━━━ DATASET ━━━

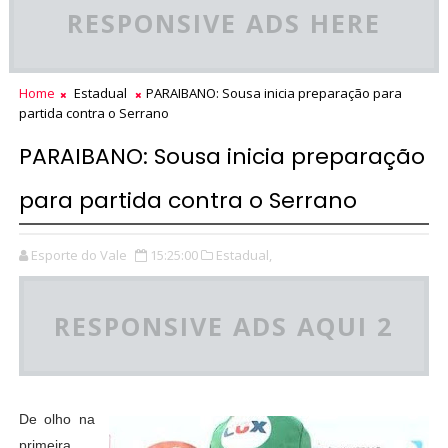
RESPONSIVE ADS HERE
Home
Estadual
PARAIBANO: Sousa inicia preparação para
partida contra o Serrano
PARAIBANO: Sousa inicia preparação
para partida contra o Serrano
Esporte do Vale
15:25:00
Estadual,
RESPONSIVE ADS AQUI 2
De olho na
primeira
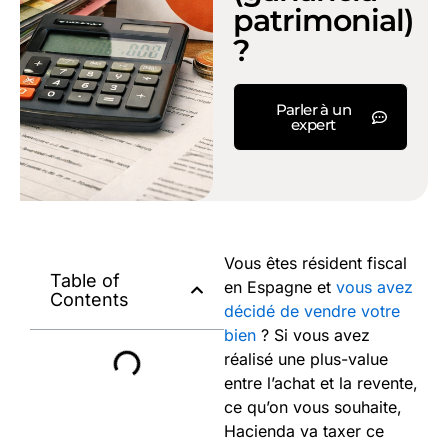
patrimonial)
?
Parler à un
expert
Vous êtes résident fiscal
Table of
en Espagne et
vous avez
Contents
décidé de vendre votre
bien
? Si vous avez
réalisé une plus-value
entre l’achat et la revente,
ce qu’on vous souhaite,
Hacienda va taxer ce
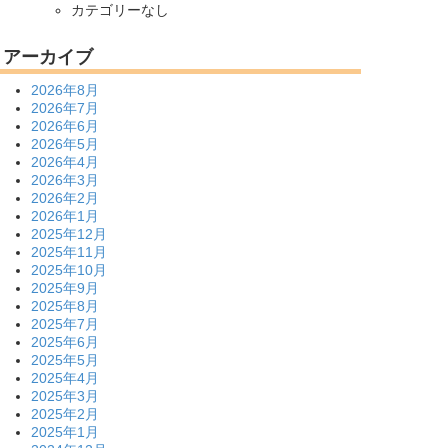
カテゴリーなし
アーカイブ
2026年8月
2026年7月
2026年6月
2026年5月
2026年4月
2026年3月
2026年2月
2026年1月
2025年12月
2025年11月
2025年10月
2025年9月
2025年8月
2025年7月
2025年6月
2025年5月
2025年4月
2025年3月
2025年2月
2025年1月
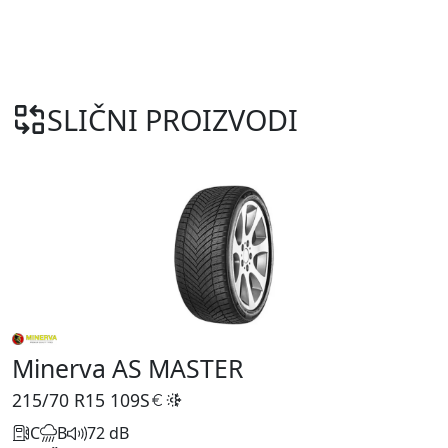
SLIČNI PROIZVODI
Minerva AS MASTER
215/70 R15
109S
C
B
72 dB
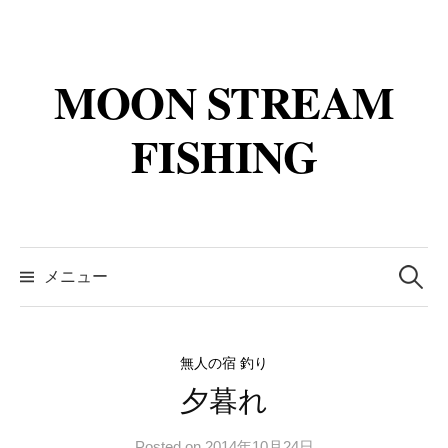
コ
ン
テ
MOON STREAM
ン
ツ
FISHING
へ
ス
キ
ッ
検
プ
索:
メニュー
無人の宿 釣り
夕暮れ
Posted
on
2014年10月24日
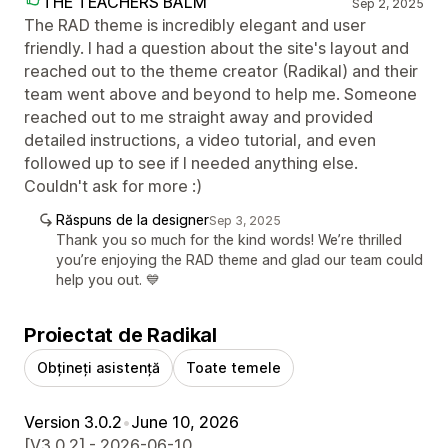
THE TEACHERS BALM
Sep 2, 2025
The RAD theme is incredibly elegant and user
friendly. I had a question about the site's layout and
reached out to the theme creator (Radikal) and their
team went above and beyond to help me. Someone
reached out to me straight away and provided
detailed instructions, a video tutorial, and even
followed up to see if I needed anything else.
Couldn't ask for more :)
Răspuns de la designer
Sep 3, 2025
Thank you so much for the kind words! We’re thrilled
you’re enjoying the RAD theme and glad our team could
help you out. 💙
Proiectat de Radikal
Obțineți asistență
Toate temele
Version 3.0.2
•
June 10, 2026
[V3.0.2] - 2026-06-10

━━━
━━━ DATASET ━━━

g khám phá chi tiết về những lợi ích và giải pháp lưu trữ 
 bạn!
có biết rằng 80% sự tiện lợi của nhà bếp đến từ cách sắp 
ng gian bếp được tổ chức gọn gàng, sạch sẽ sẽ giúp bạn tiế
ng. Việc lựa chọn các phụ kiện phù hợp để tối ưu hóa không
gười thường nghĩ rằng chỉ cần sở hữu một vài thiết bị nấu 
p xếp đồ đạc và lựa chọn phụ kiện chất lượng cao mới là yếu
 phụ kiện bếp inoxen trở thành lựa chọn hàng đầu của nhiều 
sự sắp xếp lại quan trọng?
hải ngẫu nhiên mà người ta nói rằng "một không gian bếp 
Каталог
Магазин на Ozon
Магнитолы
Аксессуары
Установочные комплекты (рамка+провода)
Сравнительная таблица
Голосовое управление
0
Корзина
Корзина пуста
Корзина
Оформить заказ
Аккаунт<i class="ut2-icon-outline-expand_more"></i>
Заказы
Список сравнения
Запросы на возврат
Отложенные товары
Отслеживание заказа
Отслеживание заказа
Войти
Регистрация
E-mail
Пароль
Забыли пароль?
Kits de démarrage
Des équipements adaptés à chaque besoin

━━━
━━━ DATASET ━━━

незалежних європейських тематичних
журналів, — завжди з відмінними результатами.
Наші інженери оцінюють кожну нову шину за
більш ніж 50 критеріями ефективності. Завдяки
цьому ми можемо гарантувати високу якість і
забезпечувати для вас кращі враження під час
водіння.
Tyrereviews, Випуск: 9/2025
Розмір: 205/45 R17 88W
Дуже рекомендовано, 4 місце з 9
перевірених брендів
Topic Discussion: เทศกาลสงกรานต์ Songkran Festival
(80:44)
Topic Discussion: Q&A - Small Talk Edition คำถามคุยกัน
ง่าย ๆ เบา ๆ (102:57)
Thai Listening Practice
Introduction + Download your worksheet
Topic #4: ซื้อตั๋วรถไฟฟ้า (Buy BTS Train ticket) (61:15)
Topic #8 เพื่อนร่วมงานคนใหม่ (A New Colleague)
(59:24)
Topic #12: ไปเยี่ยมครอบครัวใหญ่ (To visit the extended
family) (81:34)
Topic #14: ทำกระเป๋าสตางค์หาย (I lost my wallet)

━━━

● **WHAT THE TASK REQUIRES**
Using the entries above, say how many lines contain the string "reached"; the number is the full reply.

● **WRITTEN RESPONSE**
2